And they warn that dredging could stir up heavy metals and other toxic pollutants now settled in the floor of the channel. Townsley of the Army Corps of Engineers responded that the Corps does some routine dredging every year. “The process includes rigorous sediment testing,” he said, and “it has not identified challenges with the cleanliness of the dredged material in the channel.” The environmentalists say they should also test the water before approving the project.
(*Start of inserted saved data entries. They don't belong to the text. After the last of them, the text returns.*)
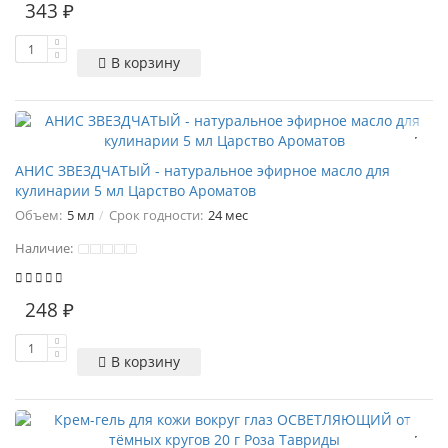
343 ₽
В корзину
АНИС ЗВЕЗДЧАТЫЙ - натуральное эфирное масло для
кулинарии 5 мл Царство Ароматов
Объем:
5 мл
Срок годности:
24 мес
Наличие:
248 ₽
В корзину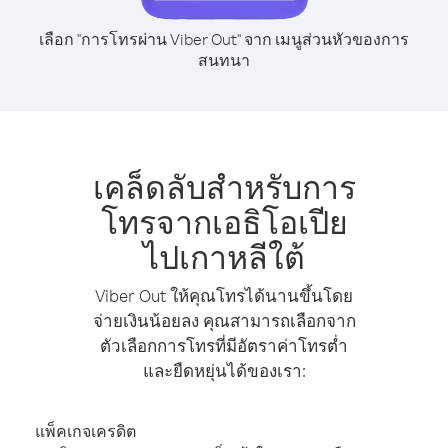
เลือก "การโทรผ่าน Viber Out" จาก เมนูส่วนหัวของการ
สนทนา
เคล็ดลับสำหรับการ
โทรจากเอธิโอเปีย
ไปเกาหลีใต้
Viber Out ให้คุณโทรได้นานขึ้นโดย
จ่ายเงินน้อยลง คุณสามารถเลือกจาก
ตัวเลือกการโทรที่มีอัตราค่าโทรต่ำ
และยืดหยุ่นได้ของเรา:
แพ็คเกจเครดิต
Environmentalists also raise questions about the recent decision to limit the dredging project to a 13-mile stretch mostly west of Martinez, rather than continuing it to the port of Stockton, as originally envisioned. They suspect that the project stops where it does because going farther inland would worsen an already serious environmental problem: increasing the concentration of salt in the Delta. They say the corps is illegally “piecemealing” the project — doing an environmental study of just one part so as not to acknowledge the harm the full project would cause.

Sea-level rise and diversion of water to Central Valley agriculture are already making Delta water saltier. Large amounts of fresh water are being pumped in to keep the salt level down, but if it continues to increase, it will threaten agriculture and every other aspect of the Delta ecosystem. The Army Corps of Engineers acknowledges that this is a serious issue for the dredging project. It will be a factor in the decision about whether to deepen the shipping channel to 37 feet or 38 feet. Deeper dredging would save the oil industry more money but allow more salt upstream.

The Environmental Impact Statement says planners limited the project to the western section because that’s where it’s currently needed. Dredging the first 13-mile stretch is “more appropriate for the immediate problems facing existing vessels.” The dredging is planned to go just past the eastern-most refinery in Martinez.

Townsley of the Army Corps said the “rescoping was based on a number of factors, not just environmental.” A large part of the motivation for the project, he said, is the “national economic interest — why taxpayers in Kansas would find some value in it.” He said planners evaluated whether the stretch farther east has “enough maritime commerce to justify” the expense. He said it was “close to being a positive” but was rejected because of “the complexity of the study — other factors.”

The Port of Stockton is the official “nonfederal sponsor” of the project because the original plan was to deepen the channel all the way to Stockton. Spokesperson Jeff Wingfield said the port hopes the eastern phase will be completed next. That raises another fear in the environmental community. Stockton doesn’t ship petroleum, but it does export coal — and it can’t get big ships fully loaded with coal down the Carquinez Strait. Environmental and community groups fighting coal exports in Richmond — and potential coal exports in Oakland — fear shipments of coal will increase if shipping channels are deepened to Stockton.

Finally, project opponents charge that the Army Corps of Engineers has not consulted enough with the community in developing the project. They say an initial community hearing in June was poorly publicized. They also point out that Corps staff members who wrote the Environmental Impact Statement are based in Florida. They say work on the project should be done by local people who know the area and can consult with the community.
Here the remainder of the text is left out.